Join our community of smart investors
Opinion

The Katy Perry effect

The Katy Perry effect
April 19, 2016
The Katy Perry effect

So why obsess over the Fever-Tree logo? It's 'the Katy Perry effect'. Not that the American singer is a known Pimm's aficionado. Rather, she is known for her popularity. With a world-leading 86.8m Twitter followers, Ms Perry is living proof that popularity begets popularity. It's what behavioural economists call 'preferential attachment' - the idea that people go where others go. On Twitter they follow Katy Perry (or Justin Bieber or Taylor Swift) not for the penetrating wisdom of their comments but because everybody else does.

As a species, that's what we do. We follow. We cluster. We crowd. We buy Mary Berry cookbooks. We read The Girl on a Train. We download Adele albums. Not necessarily because they're wonderful - though they may be - but because everyone else does.

What works for cookbooks and pop tunes also works for ginger ale and for company shares. For much the same reason that Mrs Bearbull insists on Fever-Tree ginger ale, investors insist on buying shares in mixers maker Fevertree Drinks (FEVR). Should you doubt that, consider that Fevertree's share price – at 625p – has risen 4.5 times since the shares were floated in November 2014 and currently they are rated on 42 times City forecasts for 2016's earnings. Popularity, or what?

Naturally, the sellside City analysts who market Fevertree shares and the investors who have bought them can find plausible reasons both to justify the rating and explain why the price can go higher. And there is no question that the company has been a wonderful success since it was founded by Charles Roll, a serial entrepreneur, and his side kick, Tim Warrillow, in 2005. For example, in the four years to 2015 sales rose fivefold to £59m and pre-tax profits grew slightly faster to £16.8m. In the process, the group carved out jumbo-sized profit margins - 29 per cent in 2015 - and made a return on equity almost as good: 22.5 per cent.

Nor do analysts expect progress to falter in the near term. In 2018, revenue will be almost double 2015's level, they reckon, and earnings per share will be two-thirds higher at almost 19p.

It's even possible to justify that PE ratio, but only if (a) you make heroic assumptions about the company's long-term growth, (b) you assume Fevertree will continue to produce a return on equity that fizzes and (c) that investors are now willing to accept only moderate returns from holding the shares.

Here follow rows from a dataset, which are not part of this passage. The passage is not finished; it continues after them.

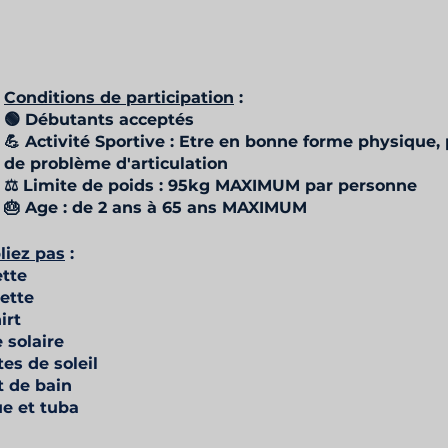
Conditions de participation
:
🟢 Débutants acceptés
💪 Activité Sportive : Etre en bonne forme physique,
de problème d'articulation
⚖️ Limite de poids : 95kg MAXIMUM par personne
🎂 Age : de 2 ans à 65 ans MAXIMUM
liez pas
:
iette
ette
irt
 solaire
tes de soleil
t de bain
e et tuba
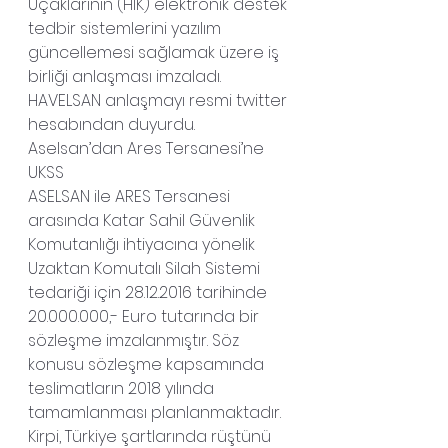
Uçaklarının (HİK) elektronik destek 
tedbir sistemlerini yazılım 
güncellemesi sağlamak üzere iş 
birliği anlaşması imzaladı.
HAVELSAN anlaşmayı resmi twitter 
hesabından duyurdu.
Aselsan’dan Ares Tersanesi’ne 
UKSS
ASELSAN ile ARES Tersanesi 
arasında Katar Sahil Güvenlik 
Komutanlığı ihtiyacına yönelik 
Uzaktan Komutalı Silah Sistemi 
tedariği için 28.12.2016 tarihinde 
20.000.000,- Euro tutarında bir 
sözleşme imzalanmıştır. Söz 
konusu sözleşme kapsamında 
teslimatların 2018 yılında 
tamamlanması planlanmaktadır.
Kirpi, Türkiye şartlarında rüştünü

Meanwhile, there are readily available factors that undermine the rating. Chief of these is the notion that Fevertree only thrives courtesy of Coca-Cola (NYSE:KO). That's a way of saying that, in the global market for carbonated soft drinks, Fevertree is just a sapling. It's all very well for its marketing to say that "the group is the world’s leading supplier of premium carbonated mixers". That statement seems to owe much to the creation of a very special marketing slot. It also forgets that Schhh . . . you know who created a premium mixer brand with brilliant marketing over 40 years ago and that Fevertree's success owes much to the disarray that Schweppes has found itself in since the break-up of Cadbury Schweppes in 2008.

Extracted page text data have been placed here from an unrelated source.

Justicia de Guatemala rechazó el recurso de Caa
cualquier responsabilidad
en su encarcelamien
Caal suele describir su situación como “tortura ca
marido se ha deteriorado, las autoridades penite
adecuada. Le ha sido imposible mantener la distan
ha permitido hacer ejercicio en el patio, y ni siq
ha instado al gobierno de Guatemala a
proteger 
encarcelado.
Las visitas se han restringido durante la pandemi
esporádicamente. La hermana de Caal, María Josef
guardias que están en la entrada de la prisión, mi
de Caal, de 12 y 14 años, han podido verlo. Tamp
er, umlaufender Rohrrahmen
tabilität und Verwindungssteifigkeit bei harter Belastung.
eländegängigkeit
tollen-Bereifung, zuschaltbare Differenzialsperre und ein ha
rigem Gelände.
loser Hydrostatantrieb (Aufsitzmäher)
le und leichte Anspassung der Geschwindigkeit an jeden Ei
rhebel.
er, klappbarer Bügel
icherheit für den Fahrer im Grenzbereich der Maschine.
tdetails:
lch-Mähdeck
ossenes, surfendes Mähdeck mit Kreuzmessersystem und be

That corporate dismantling means the Schweppes brand is now shared among 10 owners, one of which is the mighty Coca-Cola. Were Coke's bosses to decide that the mixers market would be a good niche to attack, they could crucify Fevertree. After all, Fevertree does nothing that its competitors can't; it has little pricing power and - if Coke got nasty - could find itself shoved off the supermarket shelves. To that extent, the 'first mover' advantage in the market for premium mixers that Fevertree's bosses claim is probably illusory.

Happily, a rational rival should conclude that it makes more sense to buy a good brand than to destroy it. So ultimately Fevertree's shareholders may be saved by a takeover. And, besides, until these scenarios play out Fevertree's sales are likely to keep moving merrily upwards.

Even so, Fevertree shareholders should be under no illusion - their stellar investment returns owe much to the Katy Perry effect. And that will fade. Look what's happened to shares in a recent champion of marketing pizzazz, Burberry (BRBY). Five years ago - when consumers could not get enough of those distinctive checks - the rating was 50 times earnings. After this week's profits warning, it is more like 16 times.

Maybe those same shareholders should follow the lead of Fevertree's bosses - Messrs Roll and Warrillow - who dumped almost £18m-worth of stock last month. Or, at least, put it this way - that rating just won't get any better. Forget the Pimm's - that calls for a stiff gin and tonic.